## Data items
***

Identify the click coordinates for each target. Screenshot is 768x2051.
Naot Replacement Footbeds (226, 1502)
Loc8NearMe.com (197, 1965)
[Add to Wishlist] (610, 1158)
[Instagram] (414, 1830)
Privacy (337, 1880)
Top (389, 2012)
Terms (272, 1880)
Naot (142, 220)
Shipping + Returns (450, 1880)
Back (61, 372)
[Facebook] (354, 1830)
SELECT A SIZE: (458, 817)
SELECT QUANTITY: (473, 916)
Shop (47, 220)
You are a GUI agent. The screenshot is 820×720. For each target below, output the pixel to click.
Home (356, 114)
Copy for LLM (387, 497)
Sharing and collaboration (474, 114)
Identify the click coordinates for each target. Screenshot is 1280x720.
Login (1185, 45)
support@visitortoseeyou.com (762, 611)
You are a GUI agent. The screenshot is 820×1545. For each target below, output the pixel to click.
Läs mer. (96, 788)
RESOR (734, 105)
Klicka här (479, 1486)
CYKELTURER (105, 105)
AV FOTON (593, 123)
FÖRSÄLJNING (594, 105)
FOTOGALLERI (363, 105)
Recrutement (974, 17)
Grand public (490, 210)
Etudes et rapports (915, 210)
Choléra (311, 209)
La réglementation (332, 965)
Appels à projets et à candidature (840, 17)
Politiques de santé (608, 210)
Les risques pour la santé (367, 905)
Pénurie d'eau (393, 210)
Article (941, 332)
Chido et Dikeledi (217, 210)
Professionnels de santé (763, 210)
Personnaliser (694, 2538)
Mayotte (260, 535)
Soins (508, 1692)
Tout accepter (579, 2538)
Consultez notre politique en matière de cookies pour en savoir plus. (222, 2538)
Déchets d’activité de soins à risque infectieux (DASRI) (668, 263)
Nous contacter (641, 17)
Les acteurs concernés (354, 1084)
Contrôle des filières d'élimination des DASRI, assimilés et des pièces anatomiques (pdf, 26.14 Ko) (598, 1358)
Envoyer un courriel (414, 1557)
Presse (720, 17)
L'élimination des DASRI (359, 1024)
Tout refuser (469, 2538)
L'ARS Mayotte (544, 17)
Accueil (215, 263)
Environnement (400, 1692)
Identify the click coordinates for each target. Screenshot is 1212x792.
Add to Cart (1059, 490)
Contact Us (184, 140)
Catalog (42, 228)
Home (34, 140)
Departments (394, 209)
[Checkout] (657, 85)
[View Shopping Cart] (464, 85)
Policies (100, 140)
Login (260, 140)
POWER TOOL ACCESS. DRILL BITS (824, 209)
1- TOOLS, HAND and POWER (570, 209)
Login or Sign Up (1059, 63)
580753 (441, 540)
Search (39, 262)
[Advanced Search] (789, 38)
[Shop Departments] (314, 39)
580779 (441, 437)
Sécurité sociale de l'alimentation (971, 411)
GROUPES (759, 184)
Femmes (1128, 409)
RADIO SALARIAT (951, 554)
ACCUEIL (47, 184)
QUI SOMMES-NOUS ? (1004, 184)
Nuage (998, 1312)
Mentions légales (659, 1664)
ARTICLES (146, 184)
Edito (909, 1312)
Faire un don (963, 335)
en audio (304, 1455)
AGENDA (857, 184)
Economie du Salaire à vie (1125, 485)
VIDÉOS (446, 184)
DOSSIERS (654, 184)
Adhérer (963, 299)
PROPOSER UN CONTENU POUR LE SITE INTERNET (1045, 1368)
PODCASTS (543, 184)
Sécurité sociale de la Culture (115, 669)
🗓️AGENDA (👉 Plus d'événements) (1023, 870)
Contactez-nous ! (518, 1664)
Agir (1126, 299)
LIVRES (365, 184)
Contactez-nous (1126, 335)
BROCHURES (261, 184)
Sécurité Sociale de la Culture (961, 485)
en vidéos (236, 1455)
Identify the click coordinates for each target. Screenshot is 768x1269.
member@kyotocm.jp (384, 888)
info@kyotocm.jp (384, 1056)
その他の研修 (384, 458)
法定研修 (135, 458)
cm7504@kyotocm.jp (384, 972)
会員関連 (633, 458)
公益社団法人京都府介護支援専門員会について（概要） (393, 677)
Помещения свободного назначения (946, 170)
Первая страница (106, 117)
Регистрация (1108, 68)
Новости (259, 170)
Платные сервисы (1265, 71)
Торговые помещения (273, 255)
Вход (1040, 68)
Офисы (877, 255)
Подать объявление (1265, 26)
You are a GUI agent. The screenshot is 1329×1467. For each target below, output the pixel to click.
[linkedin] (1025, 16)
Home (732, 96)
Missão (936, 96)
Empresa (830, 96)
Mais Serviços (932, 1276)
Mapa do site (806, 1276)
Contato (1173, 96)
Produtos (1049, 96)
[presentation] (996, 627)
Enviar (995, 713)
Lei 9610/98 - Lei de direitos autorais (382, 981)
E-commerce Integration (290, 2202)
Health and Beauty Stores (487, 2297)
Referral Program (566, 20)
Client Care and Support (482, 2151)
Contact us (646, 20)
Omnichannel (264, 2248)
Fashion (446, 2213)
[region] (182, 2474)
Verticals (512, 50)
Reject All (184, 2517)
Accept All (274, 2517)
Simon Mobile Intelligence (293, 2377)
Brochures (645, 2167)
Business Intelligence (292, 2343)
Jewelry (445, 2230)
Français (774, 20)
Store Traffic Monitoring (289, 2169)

***

## EXERCISE DETAILS
Extract every line above exactly as it stands.

## OUTPUT OF THE TASK
Identify the click coordinates for each target. Screenshot is 768x2051.
Naot Replacement Footbeds (226, 1502)
Loc8NearMe.com (197, 1965)
[Add to Wishlist] (610, 1158)
[Instagram] (414, 1830)
Privacy (337, 1880)
Top (389, 2012)
Terms (272, 1880)
Naot (142, 220)
Shipping + Returns (450, 1880)
Back (61, 372)
[Facebook] (354, 1830)
SELECT A SIZE: (458, 817)
SELECT QUANTITY: (473, 916)
Shop (47, 220)
You are a GUI agent. The screenshot is 820×720. For each target below, output the pixel to click.
Home (356, 114)
Copy for LLM (387, 497)
Sharing and collaboration (474, 114)
Identify the click coordinates for each target. Screenshot is 1280x720.
Login (1185, 45)
support@visitortoseeyou.com (762, 611)
You are a GUI agent. The screenshot is 820×1545. For each target below, output the pixel to click.
Läs mer. (96, 788)
RESOR (734, 105)
Klicka här (479, 1486)
CYKELTURER (105, 105)
AV FOTON (593, 123)
FÖRSÄLJNING (594, 105)
FOTOGALLERI (363, 105)
Recrutement (974, 17)
Grand public (490, 210)
Etudes et rapports (915, 210)
Choléra (311, 209)
La réglementation (332, 965)
Appels à projets et à candidature (840, 17)
Politiques de santé (608, 210)
Les risques pour la santé (367, 905)
Pénurie d'eau (393, 210)
Article (941, 332)
Chido et Dikeledi (217, 210)
Professionnels de santé (763, 210)
Personnaliser (694, 2538)
Mayotte (260, 535)
Soins (508, 1692)
Tout accepter (579, 2538)
Consultez notre politique en matière de cookies pour en savoir plus. (222, 2538)
Déchets d’activité de soins à risque infectieux (DASRI) (668, 263)
Nous contacter (641, 17)
Les acteurs concernés (354, 1084)
Contrôle des filières d'élimination des DASRI, assimilés et des pièces anatomiques (pdf, 26.14 Ko) (598, 1358)
Envoyer un courriel (414, 1557)
Presse (720, 17)
L'élimination des DASRI (359, 1024)
Tout refuser (469, 2538)
L'ARS Mayotte (544, 17)
Accueil (215, 263)
Environnement (400, 1692)
Identify the click coordinates for each target. Screenshot is 1212x792.
Add to Cart (1059, 490)
Contact Us (184, 140)
Catalog (42, 228)
Home (34, 140)
Departments (394, 209)
[Checkout] (657, 85)
[View Shopping Cart] (464, 85)
Policies (100, 140)
Login (260, 140)
POWER TOOL ACCESS. DRILL BITS (824, 209)
1- TOOLS, HAND and POWER (570, 209)
Login or Sign Up (1059, 63)
580753 (441, 540)
Search (39, 262)
[Advanced Search] (789, 38)
[Shop Departments] (314, 39)
580779 (441, 437)
Sécurité sociale de l'alimentation (971, 411)
GROUPES (759, 184)
Femmes (1128, 409)
RADIO SALARIAT (951, 554)
ACCUEIL (47, 184)
QUI SOMMES-NOUS ? (1004, 184)
Nuage (998, 1312)
Mentions légales (659, 1664)
ARTICLES (146, 184)
Edito (909, 1312)
Faire un don (963, 335)
en audio (304, 1455)
AGENDA (857, 184)
Economie du Salaire à vie (1125, 485)
VIDÉOS (446, 184)
DOSSIERS (654, 184)
Adhérer (963, 299)
PROPOSER UN CONTENU POUR LE SITE INTERNET (1045, 1368)
PODCASTS (543, 184)
Sécurité sociale de la Culture (115, 669)
🗓️AGENDA (👉 Plus d'événements) (1023, 870)
Contactez-nous ! (518, 1664)
Agir (1126, 299)
LIVRES (365, 184)
Contactez-nous (1126, 335)
BROCHURES (261, 184)
Sécurité Sociale de la Culture (961, 485)
en vidéos (236, 1455)
Identify the click coordinates for each target. Screenshot is 768x1269.
member@kyotocm.jp (384, 888)
info@kyotocm.jp (384, 1056)
その他の研修 (384, 458)
法定研修 (135, 458)
cm7504@kyotocm.jp (384, 972)
会員関連 (633, 458)
公益社団法人京都府介護支援専門員会について（概要） (393, 677)
Помещения свободного назначения (946, 170)
Первая страница (106, 117)
Регистрация (1108, 68)
Новости (259, 170)
Платные сервисы (1265, 71)
Торговые помещения (273, 255)
Вход (1040, 68)
Офисы (877, 255)
Подать объявление (1265, 26)
You are a GUI agent. The screenshot is 1329×1467. For each target below, output the pixel to click.
[linkedin] (1025, 16)
Home (732, 96)
Missão (936, 96)
Empresa (830, 96)
Mais Serviços (932, 1276)
Mapa do site (806, 1276)
Contato (1173, 96)
Produtos (1049, 96)
[presentation] (996, 627)
Enviar (995, 713)
Lei 9610/98 - Lei de direitos autorais (382, 981)
E-commerce Integration (290, 2202)
Health and Beauty Stores (487, 2297)
Referral Program (566, 20)
Client Care and Support (482, 2151)
Contact us (646, 20)
Omnichannel (264, 2248)
Fashion (446, 2213)
[region] (182, 2474)
Verticals (512, 50)
Reject All (184, 2517)
Accept All (274, 2517)
Simon Mobile Intelligence (293, 2377)
Brochures (645, 2167)
Business Intelligence (292, 2343)
Jewelry (445, 2230)
Français (774, 20)
Store Traffic Monitoring (289, 2169)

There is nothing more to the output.